#### Exercise details
Give back each line of the material that contains the word "Tuesday".

#### Extracted records

=== Section Start ===

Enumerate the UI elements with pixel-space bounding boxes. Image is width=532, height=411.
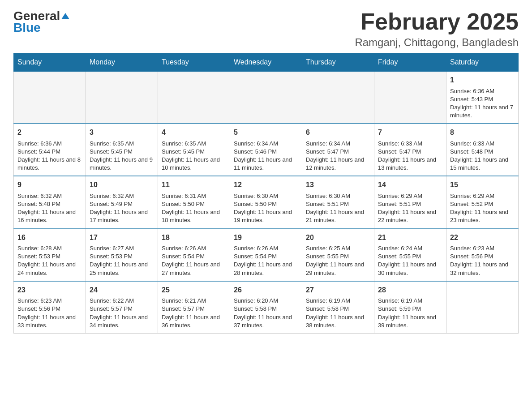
- table-row: [86, 71, 158, 124]
- calendar-week-row: 1Sunrise: 6:36 AMSunset: 5:43 PMDaylight…: [14, 71, 519, 124]
- day-number: 4: [162, 128, 226, 137]
- table-row: 5Sunrise: 6:34 AMSunset: 5:46 PMDaylight…: [230, 124, 302, 176]
- day-number: 6: [306, 128, 370, 137]
- header-thursday: Thursday: [302, 54, 374, 72]
- location-title: Ramganj, Chittagong, Bangladesh: [355, 36, 519, 49]
- day-info: Sunrise: 6:34 AMSunset: 5:47 PMDaylight:…: [306, 140, 370, 172]
- day-info: Sunrise: 6:26 AMSunset: 5:54 PMDaylight:…: [234, 244, 298, 277]
- header-saturday: Saturday: [446, 54, 519, 72]
- table-row: 23Sunrise: 6:23 AMSunset: 5:56 PMDayligh…: [14, 281, 86, 334]
- table-row: 16Sunrise: 6:28 AMSunset: 5:53 PMDayligh…: [14, 229, 86, 281]
- day-info: Sunrise: 6:30 AMSunset: 5:50 PMDaylight:…: [234, 192, 298, 225]
- day-number: 25: [162, 285, 226, 295]
- calendar-week-row: 23Sunrise: 6:23 AMSunset: 5:56 PMDayligh…: [14, 281, 519, 334]
- day-number: 18: [162, 233, 226, 243]
- day-info: Sunrise: 6:32 AMSunset: 5:48 PMDaylight:…: [17, 192, 82, 225]
- day-info: Sunrise: 6:32 AMSunset: 5:49 PMDaylight:…: [90, 192, 154, 225]
- day-number: 11: [162, 180, 226, 190]
- day-info: Sunrise: 6:35 AMSunset: 5:45 PMDaylight:…: [162, 140, 226, 172]
- day-info: Sunrise: 6:36 AMSunset: 5:44 PMDaylight:…: [17, 140, 82, 172]
- table-row: 27Sunrise: 6:19 AMSunset: 5:58 PMDayligh…: [302, 281, 374, 334]
- day-number: 5: [234, 128, 298, 137]
- calendar-week-row: 16Sunrise: 6:28 AMSunset: 5:53 PMDayligh…: [14, 229, 519, 281]
- svg-marker-0: [61, 13, 69, 19]
- table-row: 2Sunrise: 6:36 AMSunset: 5:44 PMDaylight…: [14, 124, 86, 176]
- month-title: February 2025: [355, 9, 519, 34]
- day-number: 24: [90, 285, 154, 295]
- header-sunday: Sunday: [14, 54, 86, 72]
- day-number: 21: [378, 233, 442, 243]
- day-info: Sunrise: 6:20 AMSunset: 5:58 PMDaylight:…: [234, 297, 298, 330]
- day-number: 12: [234, 180, 298, 190]
- day-info: Sunrise: 6:33 AMSunset: 5:48 PMDaylight:…: [450, 140, 515, 172]
- table-row: [14, 71, 86, 124]
- day-info: Sunrise: 6:25 AMSunset: 5:55 PMDaylight:…: [306, 244, 370, 277]
- logo: General Blue: [13, 9, 71, 35]
- day-number: 3: [90, 128, 154, 137]
- table-row: [446, 281, 519, 334]
- table-row: 12Sunrise: 6:30 AMSunset: 5:50 PMDayligh…: [230, 176, 302, 228]
- day-number: 9: [17, 180, 82, 190]
- day-number: 19: [234, 233, 298, 243]
- logo-blue-text: Blue: [13, 21, 41, 35]
- table-row: 10Sunrise: 6:32 AMSunset: 5:49 PMDayligh…: [86, 176, 158, 228]
- table-row: [230, 71, 302, 124]
- day-info: Sunrise: 6:19 AMSunset: 5:58 PMDaylight:…: [306, 297, 370, 330]
- table-row: 20Sunrise: 6:25 AMSunset: 5:55 PMDayligh…: [302, 229, 374, 281]
- table-row: 21Sunrise: 6:24 AMSunset: 5:55 PMDayligh…: [374, 229, 446, 281]
- page-header: General Blue February 2025 Ramganj, Chit…: [13, 9, 519, 49]
- day-number: 27: [306, 285, 370, 295]
- table-row: 14Sunrise: 6:29 AMSunset: 5:51 PMDayligh…: [374, 176, 446, 228]
- day-number: 13: [306, 180, 370, 190]
- day-info: Sunrise: 6:29 AMSunset: 5:52 PMDaylight:…: [450, 192, 515, 225]
- day-info: Sunrise: 6:23 AMSunset: 5:56 PMDaylight:…: [450, 244, 515, 277]
- day-number: 10: [90, 180, 154, 190]
- table-row: 1Sunrise: 6:36 AMSunset: 5:43 PMDaylight…: [446, 71, 519, 124]
- day-number: 7: [378, 128, 442, 137]
- day-info: Sunrise: 6:26 AMSunset: 5:54 PMDaylight:…: [162, 244, 226, 277]
- day-info: Sunrise: 6:23 AMSunset: 5:56 PMDaylight:…: [17, 297, 82, 330]
- table-row: 25Sunrise: 6:21 AMSunset: 5:57 PMDayligh…: [158, 281, 230, 334]
- calendar-table: Sunday Monday Tuesday Wednesday Thursday…: [13, 53, 519, 334]
- table-row: [374, 71, 446, 124]
- day-info: Sunrise: 6:24 AMSunset: 5:55 PMDaylight:…: [378, 244, 442, 277]
- calendar-week-row: 2Sunrise: 6:36 AMSunset: 5:44 PMDaylight…: [14, 124, 519, 176]
- day-info: Sunrise: 6:29 AMSunset: 5:51 PMDaylight:…: [378, 192, 442, 225]
- day-number: 8: [450, 128, 515, 137]
- table-row: 17Sunrise: 6:27 AMSunset: 5:53 PMDayligh…: [86, 229, 158, 281]
- table-row: 11Sunrise: 6:31 AMSunset: 5:50 PMDayligh…: [158, 176, 230, 228]
- day-number: 14: [378, 180, 442, 190]
- day-number: 20: [306, 233, 370, 243]
- day-info: Sunrise: 6:33 AMSunset: 5:47 PMDaylight:…: [378, 140, 442, 172]
- calendar-week-row: 9Sunrise: 6:32 AMSunset: 5:48 PMDaylight…: [14, 176, 519, 228]
- day-number: 1: [450, 75, 515, 85]
- header-friday: Friday: [374, 54, 446, 72]
- day-info: Sunrise: 6:21 AMSunset: 5:57 PMDaylight:…: [162, 297, 226, 330]
- day-number: 28: [378, 285, 442, 295]
- header-tuesday: Tuesday: [158, 54, 230, 72]
- table-row: [158, 71, 230, 124]
- day-info: Sunrise: 6:28 AMSunset: 5:53 PMDaylight:…: [17, 244, 82, 277]
- day-info: Sunrise: 6:27 AMSunset: 5:53 PMDaylight:…: [90, 244, 154, 277]
- table-row: 19Sunrise: 6:26 AMSunset: 5:54 PMDayligh…: [230, 229, 302, 281]
- table-row: 6Sunrise: 6:34 AMSunset: 5:47 PMDaylight…: [302, 124, 374, 176]
- table-row: 9Sunrise: 6:32 AMSunset: 5:48 PMDaylight…: [14, 176, 86, 228]
- day-number: 17: [90, 233, 154, 243]
- day-info: Sunrise: 6:30 AMSunset: 5:51 PMDaylight:…: [306, 192, 370, 225]
- day-number: 2: [17, 128, 82, 137]
- table-row: 26Sunrise: 6:20 AMSunset: 5:58 PMDayligh…: [230, 281, 302, 334]
- header-wednesday: Wednesday: [230, 54, 302, 72]
- table-row: 3Sunrise: 6:35 AMSunset: 5:45 PMDaylight…: [86, 124, 158, 176]
- day-info: Sunrise: 6:19 AMSunset: 5:59 PMDaylight:…: [378, 297, 442, 330]
- table-row: 8Sunrise: 6:33 AMSunset: 5:48 PMDaylight…: [446, 124, 519, 176]
- logo-blue-icon: [60, 11, 71, 21]
- table-row: 18Sunrise: 6:26 AMSunset: 5:54 PMDayligh…: [158, 229, 230, 281]
- calendar-header-row: Sunday Monday Tuesday Wednesday Thursday…: [14, 54, 519, 72]
- day-number: 26: [234, 285, 298, 295]
- table-row: 13Sunrise: 6:30 AMSunset: 5:51 PMDayligh…: [302, 176, 374, 228]
- day-number: 15: [450, 180, 515, 190]
- table-row: 24Sunrise: 6:22 AMSunset: 5:57 PMDayligh…: [86, 281, 158, 334]
- title-section: February 2025 Ramganj, Chittagong, Bangl…: [355, 9, 519, 49]
- table-row: 22Sunrise: 6:23 AMSunset: 5:56 PMDayligh…: [446, 229, 519, 281]
- table-row: 15Sunrise: 6:29 AMSunset: 5:52 PMDayligh…: [446, 176, 519, 228]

=== Section End ===

#### Output
- calendar-table: Sunday Monday Tuesday Wednesday Thursday…: [13, 53, 519, 334]
- header-tuesday: Tuesday: [158, 54, 230, 72]
- calendar-header-row: Sunday Monday Tuesday Wednesday Thursday…: [14, 54, 519, 72]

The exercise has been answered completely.